About Bitmap Heap Scan on Postgresql query plan
Today I was looking for the culprit of the performance issue that was affecting a Django Admin page that wasn’t loading. I know from experience that most of the time this is a problem of unoptimized queries, and the best weapon I know to have a look into those in a Django app is to use the Django Debug Toolbar.
When you can use that tool inside the app and reproduce the problem, if the problem is not so bad that the page fails to load, you can quickly spot what is the problematic query and typically the problem will be self-evident.
The problem I had is:
- I didn’t have much data locally, the problem only happened in preprod/prod
- preprod/prod don’t have Django Debug Toolbar
However, I was able to inspect the queries generated by Django ORM with the
tool on my local computer, and I could run the EXPLAIN
queries for it on
preprod to help me find the problem.
So I looked into the query plan of the biggest query, and it had no sequential
scans, but it had a Bitmap Heap Scan
. I had no idea what it was, but it didn’t seem so bad.

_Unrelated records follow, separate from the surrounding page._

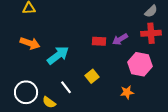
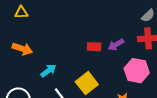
cyan arrow: (58, 55) -> (48, 71), moved, size x0.7
yellow square: (92, 76) -> (87, 83), size x1.5

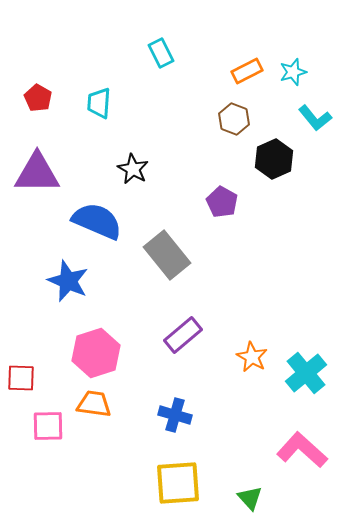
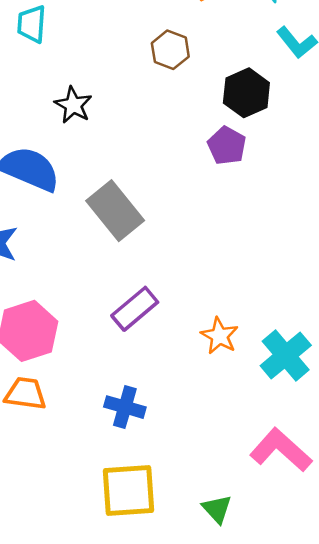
brown hexagon: (234, 119) -> (170, 50), moved
purple pentagon: (222, 202) -> (227, 146), moved

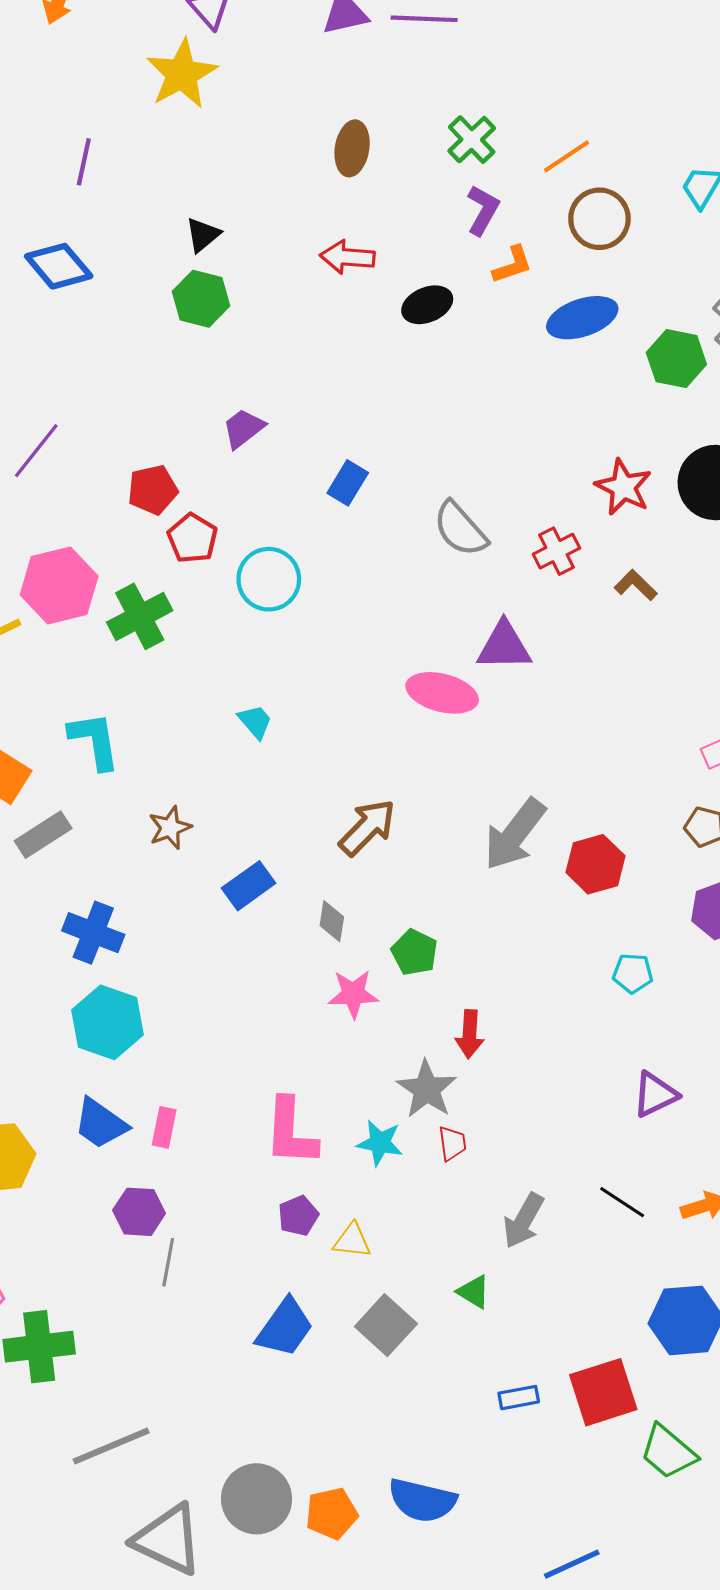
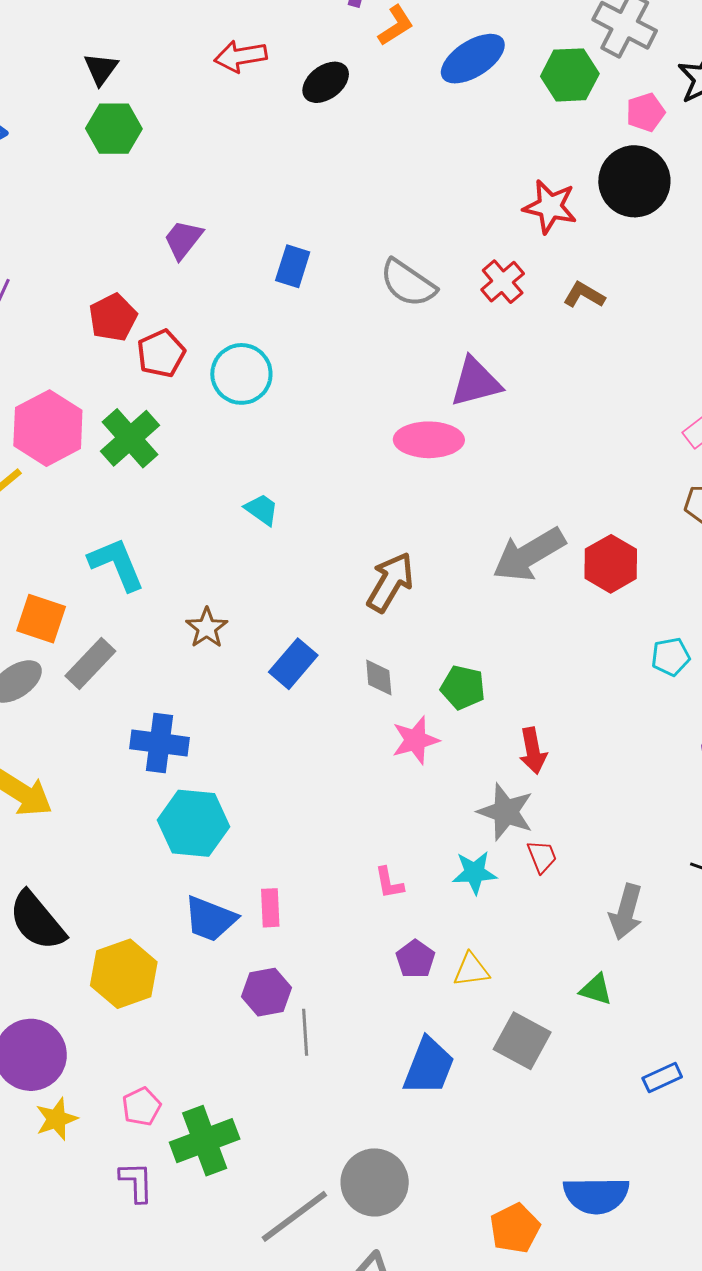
red pentagon: (192, 538) -> (161, 353), turned 30
gray arrow: (515, 834) -> (529, 555), turned 36
pink L-shape: (291, 1132) -> (389, 883), size x0.5
gray circle: (257, 1499) -> (375, 1182), moved

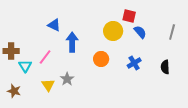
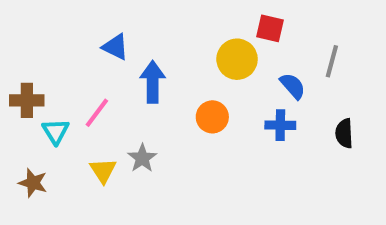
blue semicircle: (140, 32) -> (293, 86), moved
gray line: (172, 32) -> (332, 61), moved
blue cross: (134, 63) -> (280, 125), turned 32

I dug a bit to have a better idea of what it was, and it’s a rather smart algorithm, a bit of an in-between between index scans and sequential scans.
There is a nice explanation on the Postgresql mailing list.
Three main points I learned:
- Bitmap Heap Scan is something in-between an index scan and a sequential scan
- It is backend by a Bitmap index data structure
- when it has a “Recheck Condition”, it means that the bitmap index got too large and it will not be able to track each tuple, and thus will have to “re-run” the condition checks later (lots of mini sequential scans)
- it tends to win (against index scans and sequential scans) when you’re fetching a big number of rows, but not a large percentage of the table.
As Postgresql developer Tom Lane says on the mailing list message linked above:
A rule of thumb is that plain indexscan wins for fetching a small number of tuples, bitmap scan wins for a somewhat larger number of tuples, and seqscan wins if you’re fetching a large percentage of the whole table.
Fixing the performance issue
Now, as to my performance problem: in my case, as it was a Django admin page, we
only display a rather small amount of rows, so the Bitmap Heap Scan
is a
problem – not much different than a sequential scan.
The fix was to optimize that query until it only used index scans.
The code to change was like this:
queryset = queryset.exclude(id__in=...subquery here...)
The above results in a SQL like this:
SELECT
field1, field2
FROM
thing_table
WHERE
...
AND id NOT IN (AnotherModel.objects.values_list("thing_pk", flat=True))
Note that NOT IN (...subquery...)
condition <- this was what was triggering the
Bitmap Heap Scan.
I replaced it by:
queryset = (
queryset.annotate(
temp_column=Exists(AnotherModel.objects.filter(thing_pk=OuterRef("pk"))
)
.filter(temp_column=False)
)
… which in SQL will be like:
SELECT
field1, field2, ...
EXISTS(...subquery here...) AS temp_column
FROM
thing_table
WHERE
...
HAVING
temp_column = FALSE
… which avoided the scan.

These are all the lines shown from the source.